TORONTO (AP) Eric Lindros had just received his Hockey Hall of Fame ring and was feeling particularly buoyant.
”Check it out!” he said, raising his left hand and shiny new ring to show to the television camera. ”Check it out!”
Lindros’ long Hall of Fame wait is over.
Passed over six times for entry into the shrine, the now 43-year-old will finally get his plaque, honored along with Rogie Vachon, Sergei Makarov and the late Pat Quinn.
”It’s just an honor,” Lindros said Friday. ”Look at the names on the plaques. Just being in here. Jeez, it’s the cream of the crop. It’s a real honor to be part of this.”
Living in the Toronto area with his wife and three kids, Lindros said he’d driven by the Hall numerous times and visited occasionally for charity events. But he’d yet to take a serious walk through the place. He will now, and what he’ll see is his face right there among the greats.
For years after his career ended in 2007, the argument against Lindros entering the Hall was two-fold. For one, he played only 760 regular- season games in a career cut short from concussions. He also failed to win a Stanley Cup, swept in the 1997 final by the Detroit Red Wings while still a member of the Philadelphia Flyers.
When healthy he was a truly dominant force, a rare combination of size, skill, and power. He was the kind of player the game had never seen and probably hasn’t since. Lindros finished with 372 goals and 865 points, tucked inside the top 20 in points per-game (1.14). He also was a six-time All-Star and won the Hart Trophy as league MVP as a 22-year-old in 1995 after posting 29 goals and 70 points in 46 games.
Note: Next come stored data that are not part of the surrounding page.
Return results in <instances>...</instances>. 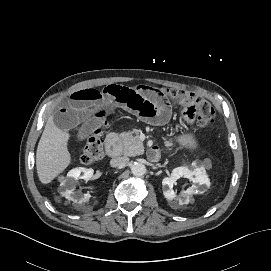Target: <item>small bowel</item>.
Returning a JSON list of instances; mask_svg holds the SVG:
<instances>
[{
  "label": "small bowel",
  "mask_w": 271,
  "mask_h": 271,
  "mask_svg": "<svg viewBox=\"0 0 271 271\" xmlns=\"http://www.w3.org/2000/svg\"><path fill=\"white\" fill-rule=\"evenodd\" d=\"M114 109L155 125L165 124L171 116L170 104L161 90L145 85L128 88L112 84L103 89L86 88L72 93L53 115L48 131L62 135L76 131L77 138L83 139L101 126ZM157 153V149L152 152L154 156Z\"/></svg>",
  "instance_id": "obj_1"
}]
</instances>
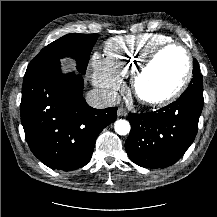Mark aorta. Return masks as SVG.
<instances>
[{
  "label": "aorta",
  "mask_w": 217,
  "mask_h": 217,
  "mask_svg": "<svg viewBox=\"0 0 217 217\" xmlns=\"http://www.w3.org/2000/svg\"><path fill=\"white\" fill-rule=\"evenodd\" d=\"M115 132L119 135H127L130 132V123L126 120H117L114 124Z\"/></svg>",
  "instance_id": "762f6f07"
}]
</instances>
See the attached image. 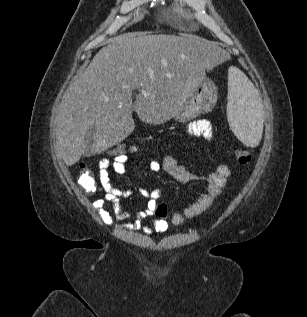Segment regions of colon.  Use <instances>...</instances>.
<instances>
[{
    "mask_svg": "<svg viewBox=\"0 0 307 317\" xmlns=\"http://www.w3.org/2000/svg\"><path fill=\"white\" fill-rule=\"evenodd\" d=\"M134 146L126 145V144H116L112 146L110 149H108L109 156L112 157V159H118V158H125L129 159V155L132 153H135ZM234 157L236 161L240 165H248L252 161L251 154L243 149H236L234 151ZM79 183L84 190V192L88 195H91L95 193L97 190V181L93 174V172L88 169L84 164H81V174L79 178ZM156 214L161 217L165 218L167 216V208L164 204H160L156 209Z\"/></svg>",
    "mask_w": 307,
    "mask_h": 317,
    "instance_id": "5ec220e1",
    "label": "colon"
}]
</instances>
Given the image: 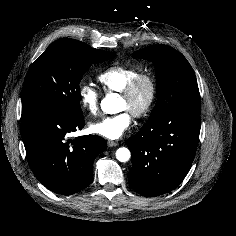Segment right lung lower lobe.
<instances>
[{
	"instance_id": "right-lung-lower-lobe-1",
	"label": "right lung lower lobe",
	"mask_w": 236,
	"mask_h": 236,
	"mask_svg": "<svg viewBox=\"0 0 236 236\" xmlns=\"http://www.w3.org/2000/svg\"><path fill=\"white\" fill-rule=\"evenodd\" d=\"M85 125L83 114L39 109L22 115L21 135L28 164L49 190L71 195L86 188L93 178V161L107 147L96 135L69 139Z\"/></svg>"
}]
</instances>
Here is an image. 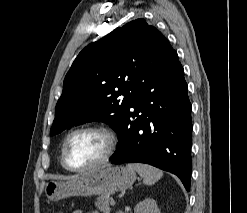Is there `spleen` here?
<instances>
[{
  "label": "spleen",
  "mask_w": 247,
  "mask_h": 213,
  "mask_svg": "<svg viewBox=\"0 0 247 213\" xmlns=\"http://www.w3.org/2000/svg\"><path fill=\"white\" fill-rule=\"evenodd\" d=\"M126 167L137 172L147 185L155 184L163 176L161 170L147 164H128Z\"/></svg>",
  "instance_id": "1"
}]
</instances>
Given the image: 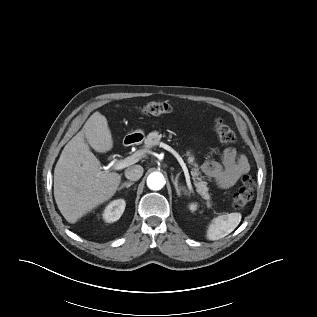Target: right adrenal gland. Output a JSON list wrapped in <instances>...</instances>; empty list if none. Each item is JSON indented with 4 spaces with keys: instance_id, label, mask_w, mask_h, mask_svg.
Wrapping results in <instances>:
<instances>
[{
    "instance_id": "2a0ac1e0",
    "label": "right adrenal gland",
    "mask_w": 317,
    "mask_h": 317,
    "mask_svg": "<svg viewBox=\"0 0 317 317\" xmlns=\"http://www.w3.org/2000/svg\"><path fill=\"white\" fill-rule=\"evenodd\" d=\"M133 184H134V182H125L118 188V191L122 190L125 187L128 189Z\"/></svg>"
}]
</instances>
Lindros was the No. 1 overall pick of the Quebec Nordiques in 1991, but refused to play there. He was eventually dealt to the Flyers in a swap that included another future Hall of Famer, Peter Forsberg.
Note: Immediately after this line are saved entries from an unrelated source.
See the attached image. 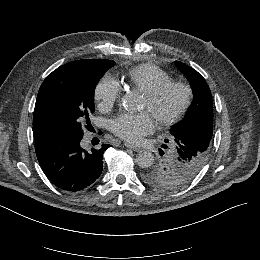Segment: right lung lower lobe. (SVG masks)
<instances>
[{
    "label": "right lung lower lobe",
    "instance_id": "1",
    "mask_svg": "<svg viewBox=\"0 0 260 260\" xmlns=\"http://www.w3.org/2000/svg\"><path fill=\"white\" fill-rule=\"evenodd\" d=\"M82 138H61L36 147L39 164L48 179L67 192L83 190L99 178L103 168V154L110 146L85 150Z\"/></svg>",
    "mask_w": 260,
    "mask_h": 260
}]
</instances>
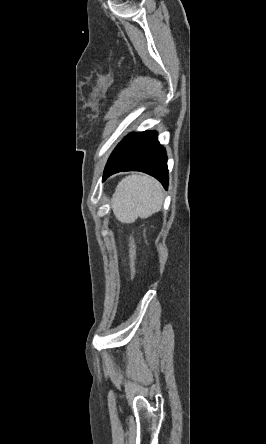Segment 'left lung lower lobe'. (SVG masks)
Returning a JSON list of instances; mask_svg holds the SVG:
<instances>
[{"instance_id":"1","label":"left lung lower lobe","mask_w":266,"mask_h":444,"mask_svg":"<svg viewBox=\"0 0 266 444\" xmlns=\"http://www.w3.org/2000/svg\"><path fill=\"white\" fill-rule=\"evenodd\" d=\"M121 171H141L158 179L168 188L167 156L157 140V133L145 131L127 135L112 152L103 181Z\"/></svg>"}]
</instances>
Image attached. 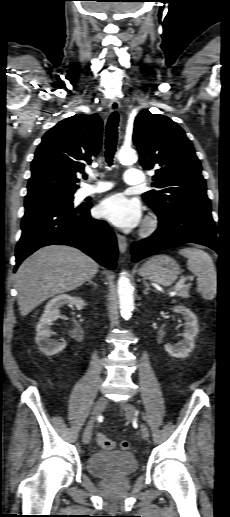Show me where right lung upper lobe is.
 I'll use <instances>...</instances> for the list:
<instances>
[{"instance_id":"obj_1","label":"right lung upper lobe","mask_w":230,"mask_h":517,"mask_svg":"<svg viewBox=\"0 0 230 517\" xmlns=\"http://www.w3.org/2000/svg\"><path fill=\"white\" fill-rule=\"evenodd\" d=\"M101 140L102 120L96 114H76L51 128L35 152L25 203L74 194L76 173L98 154Z\"/></svg>"}]
</instances>
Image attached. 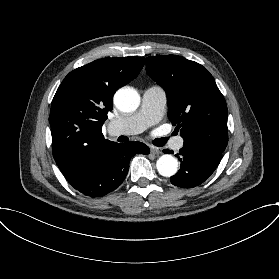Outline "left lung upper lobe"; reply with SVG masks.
<instances>
[{
  "mask_svg": "<svg viewBox=\"0 0 279 279\" xmlns=\"http://www.w3.org/2000/svg\"><path fill=\"white\" fill-rule=\"evenodd\" d=\"M146 71L166 91L168 117L184 145L223 153L228 143L227 105L208 70L184 57L166 55L148 57Z\"/></svg>",
  "mask_w": 279,
  "mask_h": 279,
  "instance_id": "5c2ea615",
  "label": "left lung upper lobe"
}]
</instances>
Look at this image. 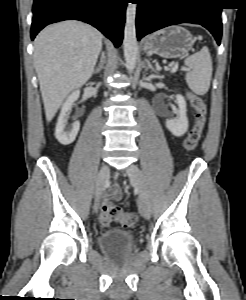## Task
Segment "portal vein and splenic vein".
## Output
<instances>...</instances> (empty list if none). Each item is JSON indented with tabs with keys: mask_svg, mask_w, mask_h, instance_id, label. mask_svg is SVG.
Wrapping results in <instances>:
<instances>
[{
	"mask_svg": "<svg viewBox=\"0 0 246 300\" xmlns=\"http://www.w3.org/2000/svg\"><path fill=\"white\" fill-rule=\"evenodd\" d=\"M178 70V65H174V67H172L171 72L175 73Z\"/></svg>",
	"mask_w": 246,
	"mask_h": 300,
	"instance_id": "1",
	"label": "portal vein and splenic vein"
}]
</instances>
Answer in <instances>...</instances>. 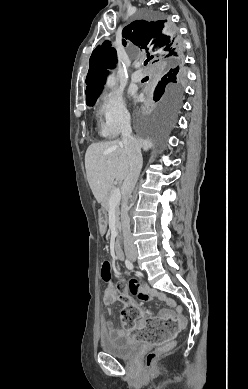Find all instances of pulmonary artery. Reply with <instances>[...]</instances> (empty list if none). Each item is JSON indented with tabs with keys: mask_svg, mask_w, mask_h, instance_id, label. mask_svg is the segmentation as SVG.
I'll return each mask as SVG.
<instances>
[{
	"mask_svg": "<svg viewBox=\"0 0 248 389\" xmlns=\"http://www.w3.org/2000/svg\"><path fill=\"white\" fill-rule=\"evenodd\" d=\"M142 73L140 71H136L131 75V80L133 82H139L142 79Z\"/></svg>",
	"mask_w": 248,
	"mask_h": 389,
	"instance_id": "1",
	"label": "pulmonary artery"
}]
</instances>
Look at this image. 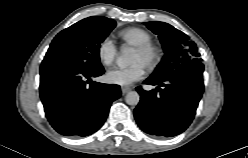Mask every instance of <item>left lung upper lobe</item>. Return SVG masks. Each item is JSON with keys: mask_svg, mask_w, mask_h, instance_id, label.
<instances>
[{"mask_svg": "<svg viewBox=\"0 0 248 158\" xmlns=\"http://www.w3.org/2000/svg\"><path fill=\"white\" fill-rule=\"evenodd\" d=\"M144 24L158 35L165 53L162 62L150 77L161 79L186 63L200 61L196 44L180 30L164 22Z\"/></svg>", "mask_w": 248, "mask_h": 158, "instance_id": "5c2ea615", "label": "left lung upper lobe"}]
</instances>
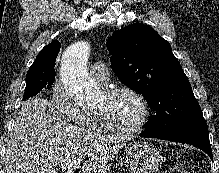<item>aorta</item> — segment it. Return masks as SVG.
<instances>
[{"instance_id": "762f6f07", "label": "aorta", "mask_w": 219, "mask_h": 173, "mask_svg": "<svg viewBox=\"0 0 219 173\" xmlns=\"http://www.w3.org/2000/svg\"><path fill=\"white\" fill-rule=\"evenodd\" d=\"M89 54V43L80 41L69 46L62 55L60 76L64 89L79 102L91 101L98 94V87L87 71Z\"/></svg>"}]
</instances>
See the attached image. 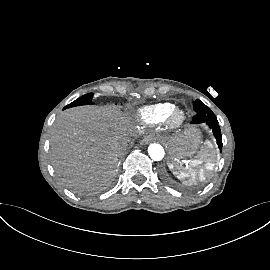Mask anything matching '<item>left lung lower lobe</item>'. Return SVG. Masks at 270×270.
Listing matches in <instances>:
<instances>
[{
    "label": "left lung lower lobe",
    "mask_w": 270,
    "mask_h": 270,
    "mask_svg": "<svg viewBox=\"0 0 270 270\" xmlns=\"http://www.w3.org/2000/svg\"><path fill=\"white\" fill-rule=\"evenodd\" d=\"M199 123H206L207 125H209V127L212 129L213 134L217 140L219 149L221 150L222 149V136H221V131L218 125L217 118L215 117V118L204 119L200 121Z\"/></svg>",
    "instance_id": "obj_1"
}]
</instances>
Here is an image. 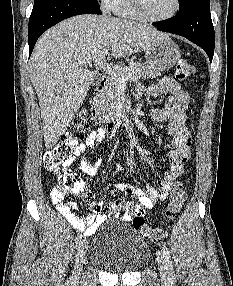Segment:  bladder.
Masks as SVG:
<instances>
[{"instance_id":"obj_1","label":"bladder","mask_w":233,"mask_h":286,"mask_svg":"<svg viewBox=\"0 0 233 286\" xmlns=\"http://www.w3.org/2000/svg\"><path fill=\"white\" fill-rule=\"evenodd\" d=\"M90 261L112 273L133 272L150 256L147 242L130 225L113 221L100 229L88 251Z\"/></svg>"}]
</instances>
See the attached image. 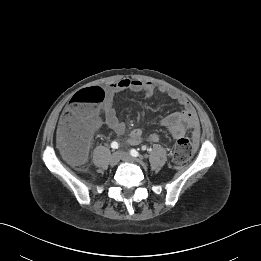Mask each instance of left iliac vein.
<instances>
[{"mask_svg":"<svg viewBox=\"0 0 261 261\" xmlns=\"http://www.w3.org/2000/svg\"><path fill=\"white\" fill-rule=\"evenodd\" d=\"M118 155H119V158L123 161H127V162H130V163H136L137 162V159L132 157L129 153L127 152H124V151H118L117 152Z\"/></svg>","mask_w":261,"mask_h":261,"instance_id":"obj_1","label":"left iliac vein"}]
</instances>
Lindros said he was well aware of the Hall of Fame’s annual summer selection date for inductees, each year passing by without entry. Earlier this past summer he heard from a former New York Rangers staffer who wondered whether he’d heard anything yet from the Hall about the class of 2016.
”No,” Lindros replied.
He did get the call from Hall chairman Lanny McDonald a short while later while driving north on Highway 11 in Ontario with his family.
”It truly is an honor,” he said.
It also took a while for Vachon, Makarov and Quinn to take their places in the Hall.
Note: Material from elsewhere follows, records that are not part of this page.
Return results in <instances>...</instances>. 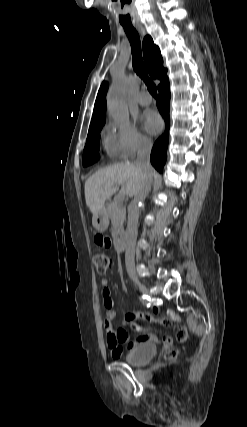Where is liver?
<instances>
[{
	"label": "liver",
	"mask_w": 247,
	"mask_h": 427,
	"mask_svg": "<svg viewBox=\"0 0 247 427\" xmlns=\"http://www.w3.org/2000/svg\"><path fill=\"white\" fill-rule=\"evenodd\" d=\"M143 171L136 162H121L95 172L85 182V200L93 216L122 185V192L134 196L142 185Z\"/></svg>",
	"instance_id": "1"
}]
</instances>
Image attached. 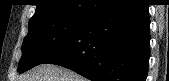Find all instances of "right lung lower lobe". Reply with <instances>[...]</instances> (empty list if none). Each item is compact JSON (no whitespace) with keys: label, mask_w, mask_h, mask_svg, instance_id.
<instances>
[{"label":"right lung lower lobe","mask_w":169,"mask_h":81,"mask_svg":"<svg viewBox=\"0 0 169 81\" xmlns=\"http://www.w3.org/2000/svg\"><path fill=\"white\" fill-rule=\"evenodd\" d=\"M149 57V6L143 0H116L42 63L92 81H145Z\"/></svg>","instance_id":"obj_1"}]
</instances>
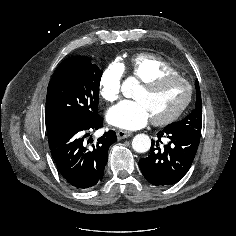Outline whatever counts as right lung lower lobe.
<instances>
[{
  "mask_svg": "<svg viewBox=\"0 0 236 236\" xmlns=\"http://www.w3.org/2000/svg\"><path fill=\"white\" fill-rule=\"evenodd\" d=\"M102 126L103 119L97 114L87 121L63 125L48 134L51 154L60 174L76 189H90L103 178L108 149L117 141L116 133L109 130L95 142L92 138L87 140L91 131Z\"/></svg>",
  "mask_w": 236,
  "mask_h": 236,
  "instance_id": "obj_1",
  "label": "right lung lower lobe"
}]
</instances>
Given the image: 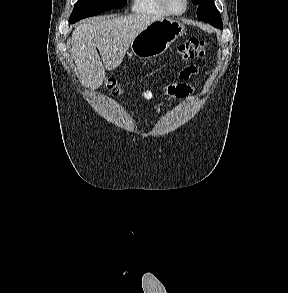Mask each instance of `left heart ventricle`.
<instances>
[{
  "label": "left heart ventricle",
  "instance_id": "left-heart-ventricle-1",
  "mask_svg": "<svg viewBox=\"0 0 288 293\" xmlns=\"http://www.w3.org/2000/svg\"><path fill=\"white\" fill-rule=\"evenodd\" d=\"M172 10L180 12L184 8V0H167Z\"/></svg>",
  "mask_w": 288,
  "mask_h": 293
}]
</instances>
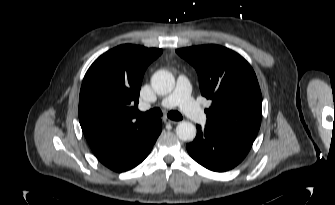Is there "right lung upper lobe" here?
I'll return each instance as SVG.
<instances>
[{
    "label": "right lung upper lobe",
    "mask_w": 335,
    "mask_h": 205,
    "mask_svg": "<svg viewBox=\"0 0 335 205\" xmlns=\"http://www.w3.org/2000/svg\"><path fill=\"white\" fill-rule=\"evenodd\" d=\"M162 49L125 44L97 58L85 74L79 97V122L97 157L129 152L158 129L159 119L139 114L142 79Z\"/></svg>",
    "instance_id": "right-lung-upper-lobe-1"
}]
</instances>
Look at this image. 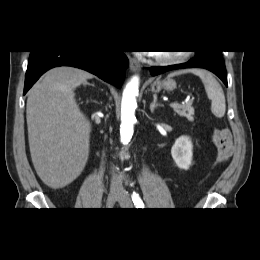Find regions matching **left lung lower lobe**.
Listing matches in <instances>:
<instances>
[{"label":"left lung lower lobe","instance_id":"obj_1","mask_svg":"<svg viewBox=\"0 0 260 260\" xmlns=\"http://www.w3.org/2000/svg\"><path fill=\"white\" fill-rule=\"evenodd\" d=\"M182 68L207 69L213 72L215 75H217L223 81V83L226 86H228L226 68H225L221 51H215V50L197 51L196 56L192 60L186 63L163 66V67H151L150 73L152 76H156L170 70L182 69Z\"/></svg>","mask_w":260,"mask_h":260}]
</instances>
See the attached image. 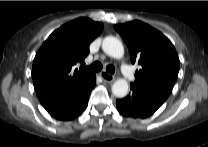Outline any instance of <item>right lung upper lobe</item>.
Listing matches in <instances>:
<instances>
[{"instance_id": "cb5924a9", "label": "right lung upper lobe", "mask_w": 208, "mask_h": 147, "mask_svg": "<svg viewBox=\"0 0 208 147\" xmlns=\"http://www.w3.org/2000/svg\"><path fill=\"white\" fill-rule=\"evenodd\" d=\"M102 23L78 18L55 30L38 50L33 62V84L41 104L64 99L95 75L75 65L89 54V44L102 32Z\"/></svg>"}]
</instances>
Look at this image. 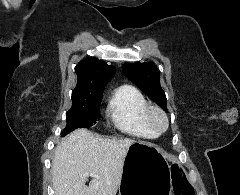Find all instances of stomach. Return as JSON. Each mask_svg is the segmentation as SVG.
Here are the masks:
<instances>
[{
  "label": "stomach",
  "instance_id": "obj_1",
  "mask_svg": "<svg viewBox=\"0 0 240 195\" xmlns=\"http://www.w3.org/2000/svg\"><path fill=\"white\" fill-rule=\"evenodd\" d=\"M118 195H171L170 165L161 147L149 141L131 143Z\"/></svg>",
  "mask_w": 240,
  "mask_h": 195
}]
</instances>
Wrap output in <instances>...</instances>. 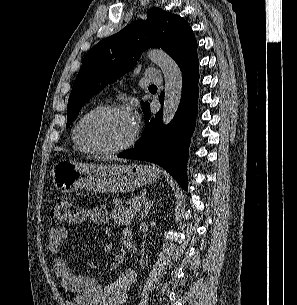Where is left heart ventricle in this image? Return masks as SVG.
<instances>
[{
    "instance_id": "1",
    "label": "left heart ventricle",
    "mask_w": 297,
    "mask_h": 305,
    "mask_svg": "<svg viewBox=\"0 0 297 305\" xmlns=\"http://www.w3.org/2000/svg\"><path fill=\"white\" fill-rule=\"evenodd\" d=\"M133 122L127 115L101 113L89 118L82 127L84 139L93 146L116 147L130 137Z\"/></svg>"
}]
</instances>
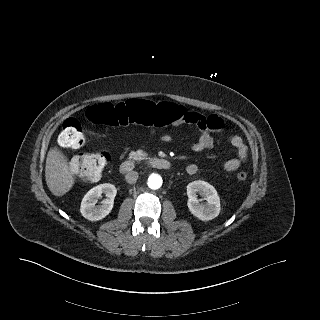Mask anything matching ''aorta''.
I'll use <instances>...</instances> for the list:
<instances>
[{
  "label": "aorta",
  "instance_id": "1",
  "mask_svg": "<svg viewBox=\"0 0 320 320\" xmlns=\"http://www.w3.org/2000/svg\"><path fill=\"white\" fill-rule=\"evenodd\" d=\"M163 180L162 177L158 174H151L148 178V186L150 189L156 190L162 186Z\"/></svg>",
  "mask_w": 320,
  "mask_h": 320
}]
</instances>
A three-time Cup-winning goalie with the Montreal Canadiens who later starred for Los Angeles, Vachon last played in the NHL in 1982. Makarov’s last NHL game came with the San Jose Sharks in 1997. He enjoyed his best years in Russia, leading the Soviet league in scoring for nine seasons.
Quinn, who died two years ago, last coached in the NHL with the Edmonton Oilers in 2010, one of his five stints as an NHL head coach. Perhaps his most notable hockey achievement came outside the league, guiding Canada’s men’s hockey team in 2002 to their first Olympic gold medal in 50 years.
When McDonald called Vachon to tell him was finally in this past summer, Vachon replied: ”I’m in what?”
”It doesn’t get any better than this,” Vachon said Friday.
The long wait was over for all.
”Take whatever path you want,” Lindros said. ”We’re here forever. All of us.”